La porte était ouverte quand je suis rentré chez moi. Dans la cuisine, une femme que je ne connaissais pas. Je lui ai demandé où était ma mère. Elle m’a répondu que ma mère n’était plus là.

— On est arrivés trop tard. Je suis désolée. Il faudrait prévenir ta famille, ton père ?
—  Je ne le connais pas.
—  Même pas son nom ?
—  Même pas son nom.
—  Et ses parents ?
—  Eux aussi, ils sont morts.
—  Des frères, des sœurs ?
—  Anna, une collègue de la boutique.
—  La boutique ?
—  Au Soleil. Des fringues hommes et femmes.
—  Et sinon, personne d’autre.
—  Personne d’autre, non.
—  Et toi ?
—  Moi, quoi ?
—  Toi, ça va aller ?
—  Ça va aller. Je voudrais juste la voir avant… Avant.
—  Bien sûr, tu la verras demain. Je t’appellerai. On ira ensemble.
—  D’accord. Alors, à demain.

Elle est partie. Je me suis fait un thé. Sur la table, la dalle s’est animée et j’ai baissé la lumière pour lire le dernier message de ma mère.

Une autre fin (10)

(Le fil de l’histoire dans la catégorie « Une autre fin » sur la barre de droite)

Dans chaque case de son semainier à elle, il y avait une poignée de pilules, matin, midi et soir. Chaque comprimé avec une gorgée d’eau. De quoi la rassasier, elle qui à chaque repas me regardait engloutir méthodiquement le contenu de mon assiette et en redemander.
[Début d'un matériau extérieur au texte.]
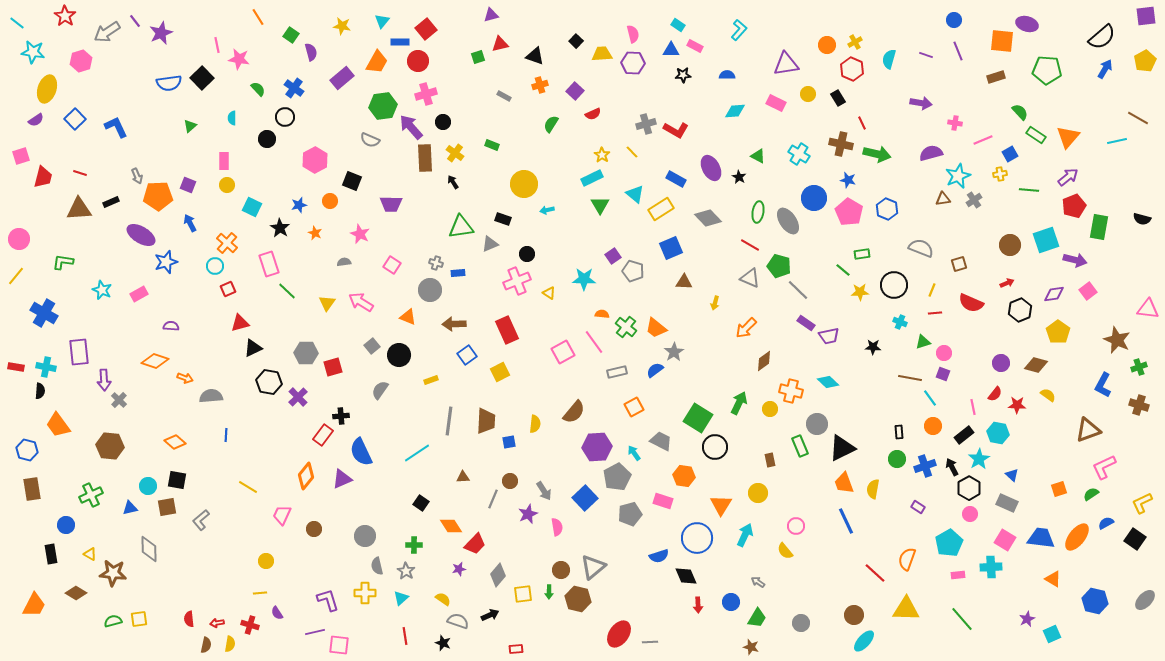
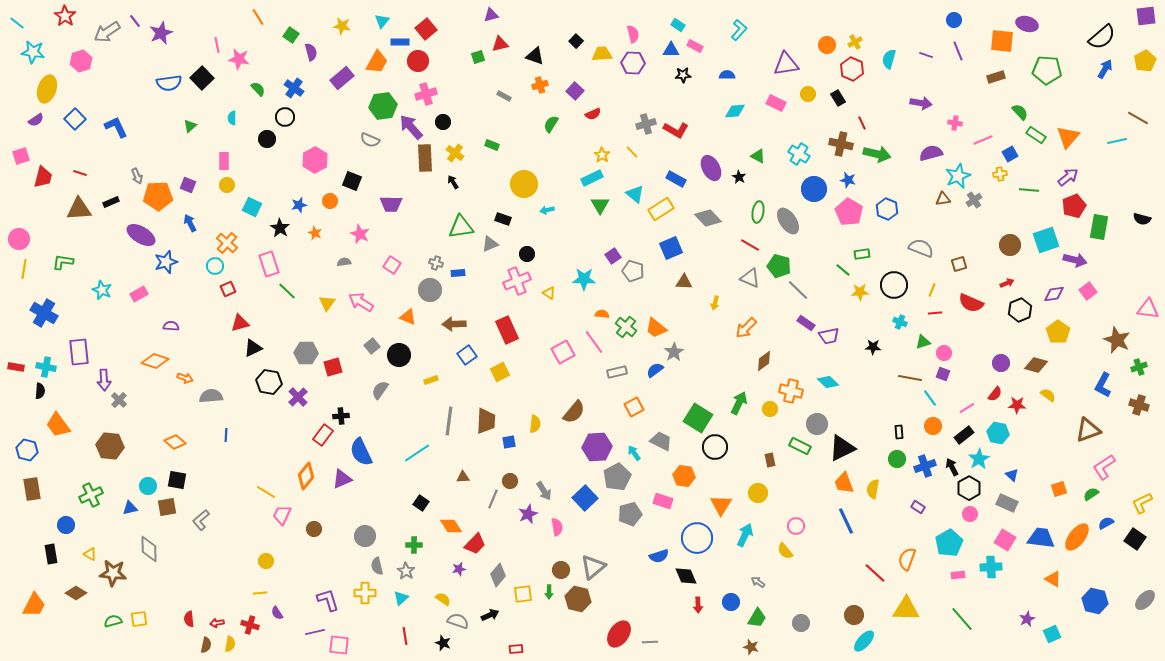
blue circle at (814, 198): moved 9 px up
yellow line at (16, 276): moved 8 px right, 7 px up; rotated 30 degrees counterclockwise
pink line at (973, 407): moved 6 px left, 1 px down; rotated 70 degrees clockwise
green rectangle at (800, 446): rotated 40 degrees counterclockwise
pink L-shape at (1104, 467): rotated 8 degrees counterclockwise
yellow line at (248, 487): moved 18 px right, 5 px down
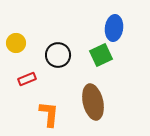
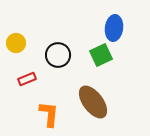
brown ellipse: rotated 24 degrees counterclockwise
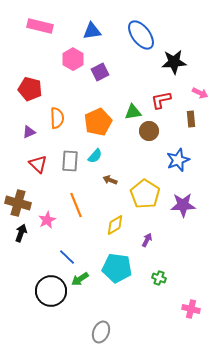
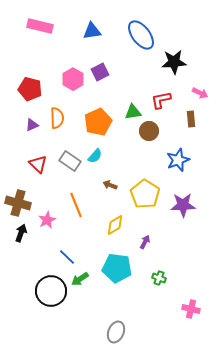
pink hexagon: moved 20 px down
purple triangle: moved 3 px right, 7 px up
gray rectangle: rotated 60 degrees counterclockwise
brown arrow: moved 5 px down
purple arrow: moved 2 px left, 2 px down
gray ellipse: moved 15 px right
— Il faut que tu arrêtes Paul. Sinon tu vas exploser.
— Mais j’ai encore faim maman.
— Oui, mais ton ventre, il est tout petit.

Elle avalait quelques bouchées, me tendait son assiette.

— Tiens, je n’ai plus faim.

Je mangeais pour nous deux.
Je mangeais pour être plus vite plus fort, pour être plus vite plus grand, pour gagner plus vite de l’argent. Pour qu’on puisse descendre d’un ou deux niveaux, là où l’air était plus respirable. Elle se levait. Elle sortait de table. Elle me disait je suis fatiguée, je vais aller me reposer. Je finissais seul. Je rinçais les couverts. Je les rangeais dans le lave-vaisselle. Je nettoyais la table. S’il y avait des miettes, je passais l’aspirateur. Quand tout était bien propre, j’allais dans le salon regarder le ciel au plafond. Bleu pâle. Bleu clair. Bleu profond. Bleu violet. Bleu nuit. Bleu infini. Parfois, la météo annonçait une modification de l’aube ou un crépuscule inédit. Les gens se réjouissaient à l’avance, faisaient des plans, invitaient d’autres gens. Le jour dit, à l’heure dite, on se retrouvait sous un dôme pour se prendre en photo.